La pandemia che ha cambiato i destini del mondo ci ha fatto capire quanto ancor oggi le nostre vite possano essere messe in forse da minacce di salute globale. Da una città della Cina fino a ieri sconosciuta ai più, l’infezione si è rapidamente trasmessa senza controllo in tutto il mondo con colpevoli ritardi di allarme e di reazione.
Abbiamo assistito inermi e storditi alla rapidissima diffusione dei contagi da Alzano Lombardo e Nembro a tutta l’Italia e al viaggio delle varianti dall’Inghilterra all’India in tutta Europa.

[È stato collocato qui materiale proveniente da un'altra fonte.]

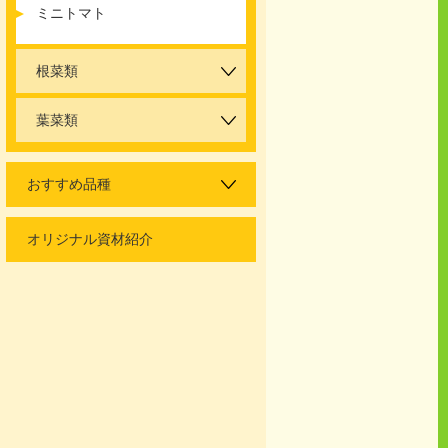
ミニトマト
根菜類
葉菜類
おすすめ品種
オリジナル資材紹介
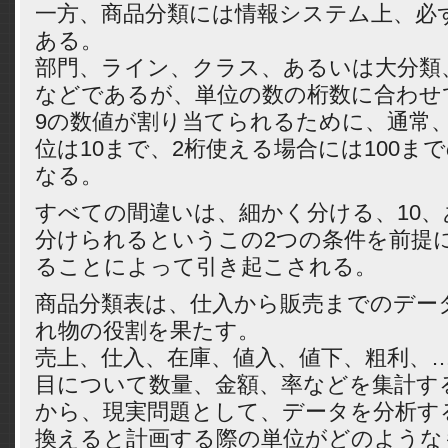
一方、商品分類には情報システム上、必
ある。
部門、ライン、クラス、あるいは大分類
などであるが、単位の数の桁数に合わせ
9の数値が割り当てられるために、通常、
位は10まで、2桁使える場合には100ま
なる。
すべての間違いは、細かく分ける、10、
分けられるというこの2つの条件を前提
ることによって引き起こされる。
商品分類表は、仕入から販売までのデー
れ物の役割を果たす。
売上、仕入、在庫、値入、値下、粗利、…
目について数量、金額、率などを集計す
から、現実問題として、データを分析す
換えると計画する際の単位がどのような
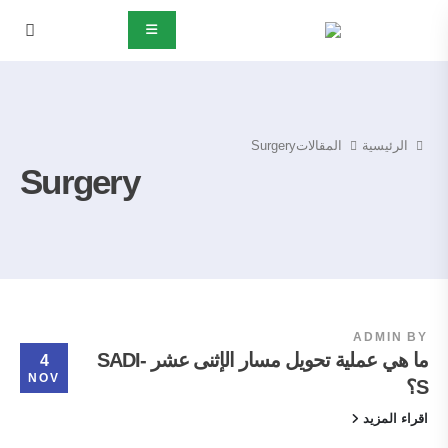
الرئيسية
المقالات
Surgery
Surgery
ADMIN
BY
ما هي عملية تحويل مسار الإثنى عشر SADI-
4
NOV
S؟
اقراء المزيد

Ora sappiamo che più di un terzo della popolazione mondiale ha finora avuto un accesso scarsissimo ai vaccini e che a lungo i paesi in via di sviluppo e con economie povere rimarranno serbatoi minacciosi della pandemia, con gravi pericoli e gravissime disuguaglianze di salute. Abbiamo anche assistito a come una regia nazionale ben condotta abbia portato a una straordinaria accelerazione della campagna vaccinale nel nostro Paese.
Oggi si discute se l’Unione Europea non debba centralizzare non solo la gestione dei vaccini ma anche l’acquisto e la distribuzione dei farmaci anti COVID 19 che potrebbero rendersi disponibili in un prossimo futuro e per gli anticorpi monoclonali già in uso. Se una lezione ci viene da questa tragica esperienza è che la salute pubblica è ormai una entità globale che necessita sempre più di visioni ampie, nazionali e sovranazionali.

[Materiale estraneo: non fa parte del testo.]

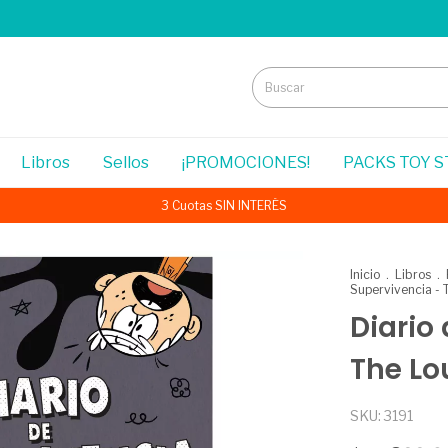
Libros
Sellos
¡PROMOCIONES!
PACKS TOY 
3 Cuotas SIN INTERÉS
Inicio
.
Libros
.
Supervivencia -
Diario
The Lo
SKU:
3191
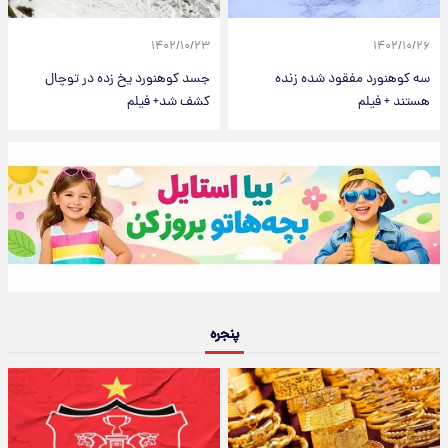
۱۴۰۲/۱۰/۲۳
۱۴۰۲/۱۰/۲۶
سه کوهنورد مفقود شده زنده
جسد کوهنورد یخ زده در توچال
هستند + فیلم
کشف شد+ فیلم
پنجره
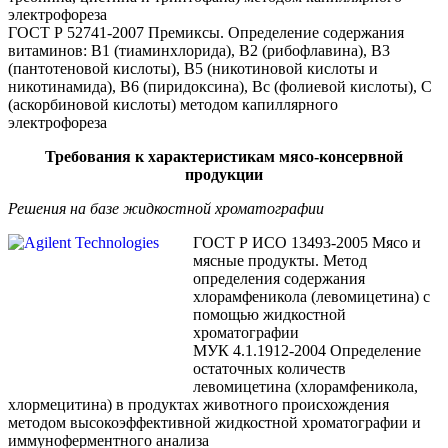
электрофореза
ГОСТ Р 52741-2007 Премиксы. Определение содержания
витаминов: В1 (тиаминхлорида), В2 (рибофлавина), В3
(пантотеновой кислоты), В5 (никотиновой кислоты и
никотинамида), В6 (пиридоксина), Вc (фолиевой кислоты), С
(аскорбиновой кислоты) методом капиллярного
электрофореза
Требования к характеристикам мясо-консервной
продукции
Решения на базе жидкостной хроматографии
ГОСТ Р ИСО 13493-2005 Мясо и
мясные продукты. Метод
определения содержания
хлорамфеникола (левомицетина) с
помощью жидкостной
хроматографии
МУК 4.1.1912-2004 Определение
остаточных количеств
левомицетина (хлорамфеникола,
хлормецитина) в продуктах животного происхождения
методом высокоэффективной жидкостной хроматографии и
иммуноферментного анализа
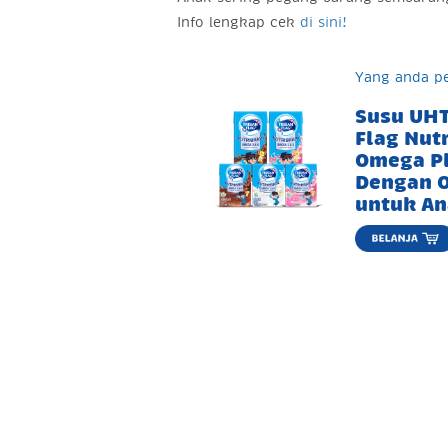
Info lengkap cek
di sini!
Yang anda pe
Susu UHT
Flag Nut
Omega Pl
Dengan 
untuk An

L’Organizzazione Mondiale della Sanità ha molte colpe nei ritardi e nei messaggi confusi con i quali ha gestito la pandemia, soprattutto nelle prime fasi. L’OMS è un’istituzione che risente di malsane influenze politiche, come ha sottolineato su queste pagine Paolo Mieli, e il cui ruolo dovrebbe invece essere fondamentale per la sanità mondiale. Criticità che erano già emerse in passato, ad esempio in occasione della pandemia di H1N1 cosiddetta «influenza suina» nel 2009-10, senza che poi si intervenisse efficacemente. Ma è anche mancato un vero coordinamento europeo sulle regole di transito tra paesi, sono mancate norme condivise generali di sorveglianza dell’infezione da monitorare in un clima collaborativo e di trasparenza fra Stato e Stato.

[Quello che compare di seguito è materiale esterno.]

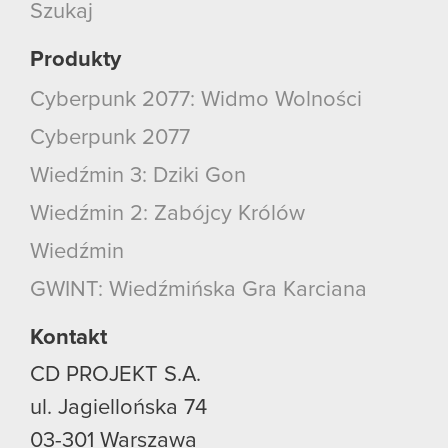
Szukaj
Produkty
Cyberpunk 2077: Widmo Wolności
Cyberpunk 2077
Wiedźmin 3: Dziki Gon
Wiedźmin 2: Zabójcy Królów
Wiedźmin
GWINT: Wiedźmińska Gra Karciana
Kontakt
CD PROJEKT S.A.
ul. Jagiellońska 74
03-301
Warszawa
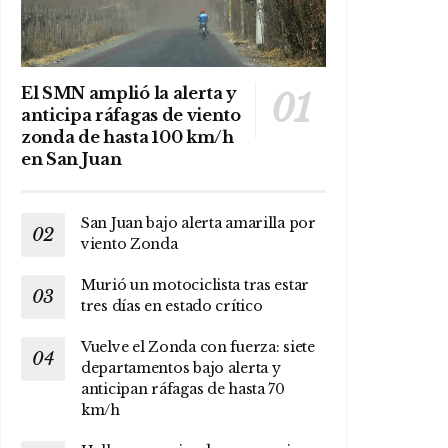
El SMN amplió la alerta y
anticipa ráfagas de viento
zonda de hasta 100 km/h
en San Juan
San Juan bajo alerta amarilla por
viento Zonda
Murió un motociclista tras estar
tres días en estado crítico
Vuelve el Zonda con fuerza: siete
departamentos bajo alerta y
anticipan ráfagas de hasta 70
km/h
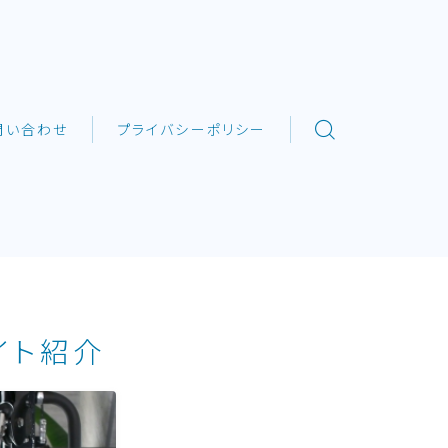
問い合わせ
プライバシーポリシー
イト紹介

Anche a livello italiano si è capito che alcune emergenze sanitarie non possono essere governate solo con un approccio localistico e regionalistico ma devono avere un coordinamento nazionale, il che non significa svuotare di ruolo le Regioni in ambito sanitario, ma rendersi conto che alcuni problemi comuni, come il virus, non possono fermarsi a un’analisi dettata dai confini regionali e dai diversi sistemi di governo della sanità che contraddistinguono il nostro Paese. Le politiche di salute pubblica richiedono un approccio che trascenda da particolarismi e dia un ruolo ben diverso anche alle strutture sovranazionali, quando necessario, come per l’OMS, rifondandole. «Impossibile affrontare problemi globali con soluzioni nazionali» ha detto il premier Mario Draghi al Global Solution Summit, questo è il momento giusto per cambiare.